To obtain satisfactory thermal insulation using only neoprene foam rubber, most bodysuits known in the art become so thick that the mobility of the wearer is seriously impaired. Practitioners have addressed this problem in the past by improving the suit material to increase thermal insulation. For instance, U.S. Pat. No. 3,513,825 issued to F. H. Chun on May 26, 1970, discloses a protective diving suit comprising a protective laminate having a flexible foam core provided with intercommunicating cells and an elastomeric foam skin at each side of the core. Chun fills his foam core with a liquid, preferably distilled water, to enhance the thermal insulation properties of his suit. Chun also provides electrical heating means for heating the liquid in his foam core.
The well-known mechanical vulnerability of neoprene foamrubber sheets results in frequent unintentional breach of the bodysuit by abrasion and tearing. This problem has also been addressed by many practitioners in the art. For instance, U.S. Pat. No. 3,725,173 issued to C. S. Johnson, et al. on Apr. 3, 1973, discloses a method of making a protective diving suit that includes a fish scale arrangement of overlapping plastic chips sandwiched between layers of neoprene rubber to form a type of body armor.
There has also been much interest in the improvement of bodysuits intended for applications in dry hazardous environments. For instance, U.S. Pat. No. 4,194,041 issued to Robert W. Gore, et al. on Mar. 18, 1980, discloses a waterproof laminate that prevents liquid water from penetrating through from the outside but permits the evaporation of perspiration and other moisture from within the garment. The Gore, et al. invention is suitable for use in biohazard suits and related applications requiring an impermeable garment that may be worn comfortably in a dry, room-temperature environment.

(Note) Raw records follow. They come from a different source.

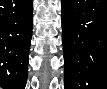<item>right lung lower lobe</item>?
<instances>
[{
    "label": "right lung lower lobe",
    "mask_w": 107,
    "mask_h": 89,
    "mask_svg": "<svg viewBox=\"0 0 107 89\" xmlns=\"http://www.w3.org/2000/svg\"><path fill=\"white\" fill-rule=\"evenodd\" d=\"M33 27V0H0V86L24 89Z\"/></svg>",
    "instance_id": "obj_1"
}]
</instances>
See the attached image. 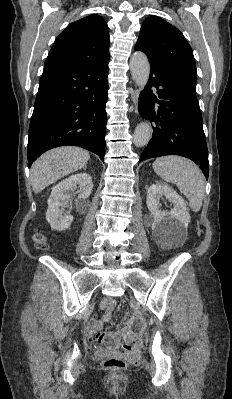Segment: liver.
<instances>
[{"mask_svg": "<svg viewBox=\"0 0 232 399\" xmlns=\"http://www.w3.org/2000/svg\"><path fill=\"white\" fill-rule=\"evenodd\" d=\"M90 160L89 152L73 146H63L49 150L34 162L30 180L33 192L39 194L46 186L54 184L60 178L69 176L86 166Z\"/></svg>", "mask_w": 232, "mask_h": 399, "instance_id": "liver-1", "label": "liver"}]
</instances>
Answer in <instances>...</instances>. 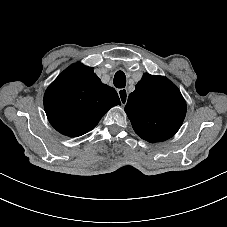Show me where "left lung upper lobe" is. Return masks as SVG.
I'll use <instances>...</instances> for the list:
<instances>
[{
    "instance_id": "1",
    "label": "left lung upper lobe",
    "mask_w": 227,
    "mask_h": 227,
    "mask_svg": "<svg viewBox=\"0 0 227 227\" xmlns=\"http://www.w3.org/2000/svg\"><path fill=\"white\" fill-rule=\"evenodd\" d=\"M125 112L136 134L155 143L171 138L179 130L186 102L169 79L144 74L129 95Z\"/></svg>"
}]
</instances>
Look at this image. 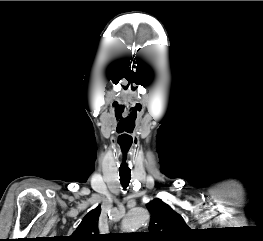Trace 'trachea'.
Instances as JSON below:
<instances>
[{
    "mask_svg": "<svg viewBox=\"0 0 263 241\" xmlns=\"http://www.w3.org/2000/svg\"><path fill=\"white\" fill-rule=\"evenodd\" d=\"M120 182L124 189L129 185L131 179V171L126 169L119 170Z\"/></svg>",
    "mask_w": 263,
    "mask_h": 241,
    "instance_id": "1",
    "label": "trachea"
}]
</instances>
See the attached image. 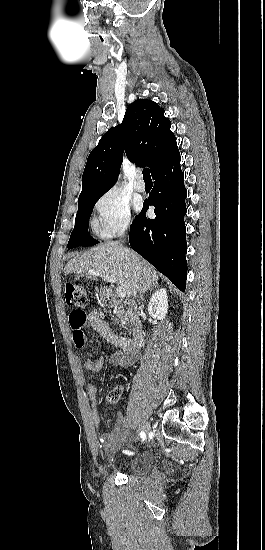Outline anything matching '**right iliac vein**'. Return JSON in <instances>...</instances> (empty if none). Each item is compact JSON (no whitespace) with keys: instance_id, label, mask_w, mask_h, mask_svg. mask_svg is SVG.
I'll list each match as a JSON object with an SVG mask.
<instances>
[{"instance_id":"1","label":"right iliac vein","mask_w":265,"mask_h":550,"mask_svg":"<svg viewBox=\"0 0 265 550\" xmlns=\"http://www.w3.org/2000/svg\"><path fill=\"white\" fill-rule=\"evenodd\" d=\"M142 429H143L144 433H148L149 430H150V423H149V422H145V423L143 424Z\"/></svg>"}]
</instances>
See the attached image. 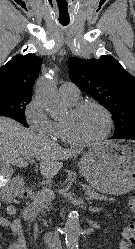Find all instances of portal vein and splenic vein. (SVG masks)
Wrapping results in <instances>:
<instances>
[{
    "instance_id": "portal-vein-and-splenic-vein-1",
    "label": "portal vein and splenic vein",
    "mask_w": 135,
    "mask_h": 249,
    "mask_svg": "<svg viewBox=\"0 0 135 249\" xmlns=\"http://www.w3.org/2000/svg\"><path fill=\"white\" fill-rule=\"evenodd\" d=\"M28 159L30 160V158H28ZM49 197H50V199H54V197H55V196H54V193H53V192H50V193H49Z\"/></svg>"
}]
</instances>
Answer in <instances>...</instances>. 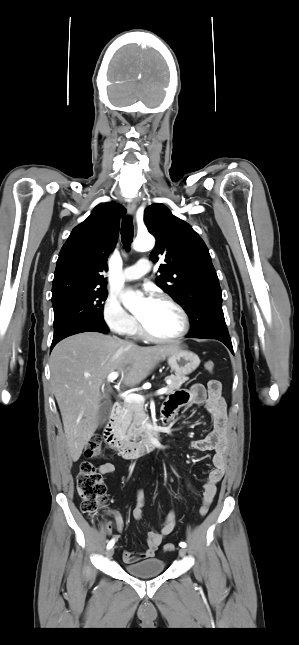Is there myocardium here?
<instances>
[{"label":"myocardium","mask_w":299,"mask_h":645,"mask_svg":"<svg viewBox=\"0 0 299 645\" xmlns=\"http://www.w3.org/2000/svg\"><path fill=\"white\" fill-rule=\"evenodd\" d=\"M156 300L169 304L178 312L181 318V328L175 335L168 336V337H158L151 334L138 318V330L141 336L155 343H170V342L181 340L183 337L187 335L190 329V320L186 310L182 307L181 304H179L176 300H174L172 297L168 295H164V294L159 295L156 298Z\"/></svg>","instance_id":"f54148a6"}]
</instances>
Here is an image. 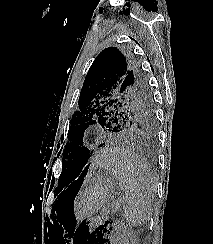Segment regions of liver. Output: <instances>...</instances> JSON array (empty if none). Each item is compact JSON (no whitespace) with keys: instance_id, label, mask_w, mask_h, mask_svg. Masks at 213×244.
Returning <instances> with one entry per match:
<instances>
[{"instance_id":"liver-1","label":"liver","mask_w":213,"mask_h":244,"mask_svg":"<svg viewBox=\"0 0 213 244\" xmlns=\"http://www.w3.org/2000/svg\"><path fill=\"white\" fill-rule=\"evenodd\" d=\"M105 158H100V159H95L94 163H93V166L94 165H100L103 161H104Z\"/></svg>"}]
</instances>
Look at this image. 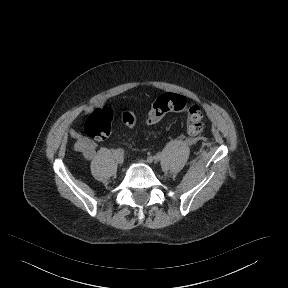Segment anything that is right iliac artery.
I'll use <instances>...</instances> for the list:
<instances>
[{"label":"right iliac artery","instance_id":"1","mask_svg":"<svg viewBox=\"0 0 288 288\" xmlns=\"http://www.w3.org/2000/svg\"><path fill=\"white\" fill-rule=\"evenodd\" d=\"M124 156V151L123 149H117L114 151V157L115 158H119V159H122Z\"/></svg>","mask_w":288,"mask_h":288}]
</instances>
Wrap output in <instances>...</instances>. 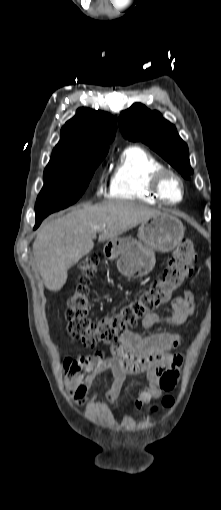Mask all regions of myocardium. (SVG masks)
<instances>
[{"mask_svg":"<svg viewBox=\"0 0 221 510\" xmlns=\"http://www.w3.org/2000/svg\"><path fill=\"white\" fill-rule=\"evenodd\" d=\"M168 178L174 179L180 186L181 198L178 201L168 200L163 193V184ZM149 188L153 196L159 202L167 206H175L180 204L185 199L186 195V188L183 179L176 172L168 168H162L152 174Z\"/></svg>","mask_w":221,"mask_h":510,"instance_id":"myocardium-1","label":"myocardium"}]
</instances>
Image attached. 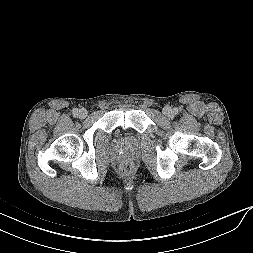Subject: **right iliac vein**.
Returning <instances> with one entry per match:
<instances>
[{
  "label": "right iliac vein",
  "instance_id": "1",
  "mask_svg": "<svg viewBox=\"0 0 253 253\" xmlns=\"http://www.w3.org/2000/svg\"><path fill=\"white\" fill-rule=\"evenodd\" d=\"M87 114H88V112H87V110L86 109H80L79 111H78V117L79 118H81V119H84V118H86L87 117Z\"/></svg>",
  "mask_w": 253,
  "mask_h": 253
}]
</instances>
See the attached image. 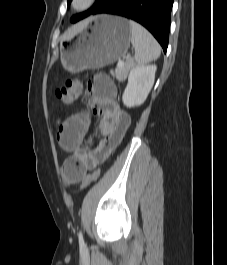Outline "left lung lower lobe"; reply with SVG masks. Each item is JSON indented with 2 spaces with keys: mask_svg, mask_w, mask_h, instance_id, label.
Masks as SVG:
<instances>
[{
  "mask_svg": "<svg viewBox=\"0 0 227 265\" xmlns=\"http://www.w3.org/2000/svg\"><path fill=\"white\" fill-rule=\"evenodd\" d=\"M173 0H107L92 14H114L137 21L167 50Z\"/></svg>",
  "mask_w": 227,
  "mask_h": 265,
  "instance_id": "1",
  "label": "left lung lower lobe"
}]
</instances>
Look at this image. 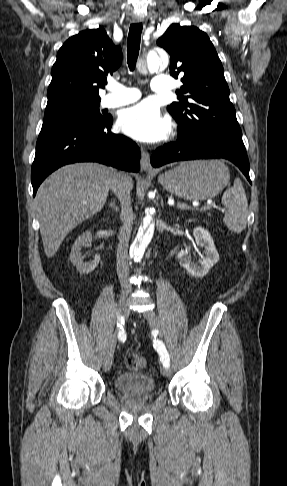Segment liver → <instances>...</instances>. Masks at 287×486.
Returning a JSON list of instances; mask_svg holds the SVG:
<instances>
[{
    "label": "liver",
    "instance_id": "liver-1",
    "mask_svg": "<svg viewBox=\"0 0 287 486\" xmlns=\"http://www.w3.org/2000/svg\"><path fill=\"white\" fill-rule=\"evenodd\" d=\"M116 171L97 163L66 165L39 187L35 205L47 258L55 255L65 237L104 206ZM126 186L132 178L125 173Z\"/></svg>",
    "mask_w": 287,
    "mask_h": 486
}]
</instances>
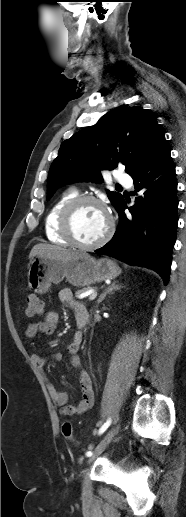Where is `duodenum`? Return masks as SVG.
Segmentation results:
<instances>
[{
    "mask_svg": "<svg viewBox=\"0 0 186 517\" xmlns=\"http://www.w3.org/2000/svg\"><path fill=\"white\" fill-rule=\"evenodd\" d=\"M89 322V313L88 311L82 310L77 314V323L78 326L82 329L84 328Z\"/></svg>",
    "mask_w": 186,
    "mask_h": 517,
    "instance_id": "410a0bca",
    "label": "duodenum"
}]
</instances>
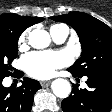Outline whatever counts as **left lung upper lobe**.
Masks as SVG:
<instances>
[{"mask_svg":"<svg viewBox=\"0 0 112 112\" xmlns=\"http://www.w3.org/2000/svg\"><path fill=\"white\" fill-rule=\"evenodd\" d=\"M50 19L72 26L80 39L81 57L68 70L82 77L112 71V30L102 21L82 12H72Z\"/></svg>","mask_w":112,"mask_h":112,"instance_id":"5c2ea615","label":"left lung upper lobe"}]
</instances>
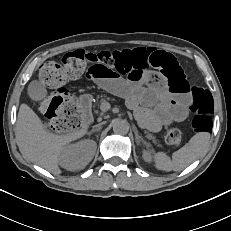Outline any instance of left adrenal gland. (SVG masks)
<instances>
[{
  "mask_svg": "<svg viewBox=\"0 0 231 231\" xmlns=\"http://www.w3.org/2000/svg\"><path fill=\"white\" fill-rule=\"evenodd\" d=\"M134 133H135V138H136L137 144H140V142H142L143 144L148 145V143L143 139V137L138 135V130L136 128H135Z\"/></svg>",
  "mask_w": 231,
  "mask_h": 231,
  "instance_id": "1",
  "label": "left adrenal gland"
}]
</instances>
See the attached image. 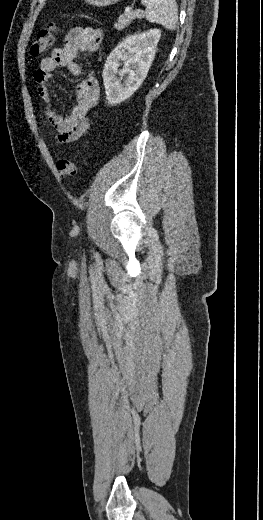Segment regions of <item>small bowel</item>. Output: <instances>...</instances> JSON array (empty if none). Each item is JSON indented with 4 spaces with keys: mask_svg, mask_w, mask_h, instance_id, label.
Segmentation results:
<instances>
[{
    "mask_svg": "<svg viewBox=\"0 0 263 520\" xmlns=\"http://www.w3.org/2000/svg\"><path fill=\"white\" fill-rule=\"evenodd\" d=\"M103 40V32L97 28L74 27L66 35L63 45L52 50L50 56L40 61L34 71L37 93L42 101L43 123L56 133L59 143H71L85 137L90 128L89 111L99 99V83L93 74H88L76 85V104L67 116L57 114L53 108L49 83L57 68L65 67L75 77L82 70L74 59L79 53L96 52Z\"/></svg>",
    "mask_w": 263,
    "mask_h": 520,
    "instance_id": "obj_1",
    "label": "small bowel"
}]
</instances>
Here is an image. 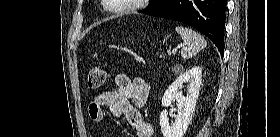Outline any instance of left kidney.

Although practitioners have addressed one or more of the many deficiencies of the typical neoprene foam rubber bodysuit, a strongly-felt need exists for a novel bodysuit design that avoids all or most such difficulties. Such a bodysuit design would provide high thermal insulation without sacrificing flexibility or mobility, seamless construction to preserve impermeability to moisture and other contaminants, a custom fit for every wearer, inherent resistance to UV light degradation and high resistance to accidental breach or leakage through abrasion or tearing, variable thickness and flexibility at the joints for enhanced mobility, high fire resistance, zero or negative buoyancy, provisions for embedding wires and sensors within the insulating layers of the suit, and complete color and decorative flexibility.
This combination of unresolved problems and deficiencies is clearly felt in the art and is solved by my invention in the manner described below.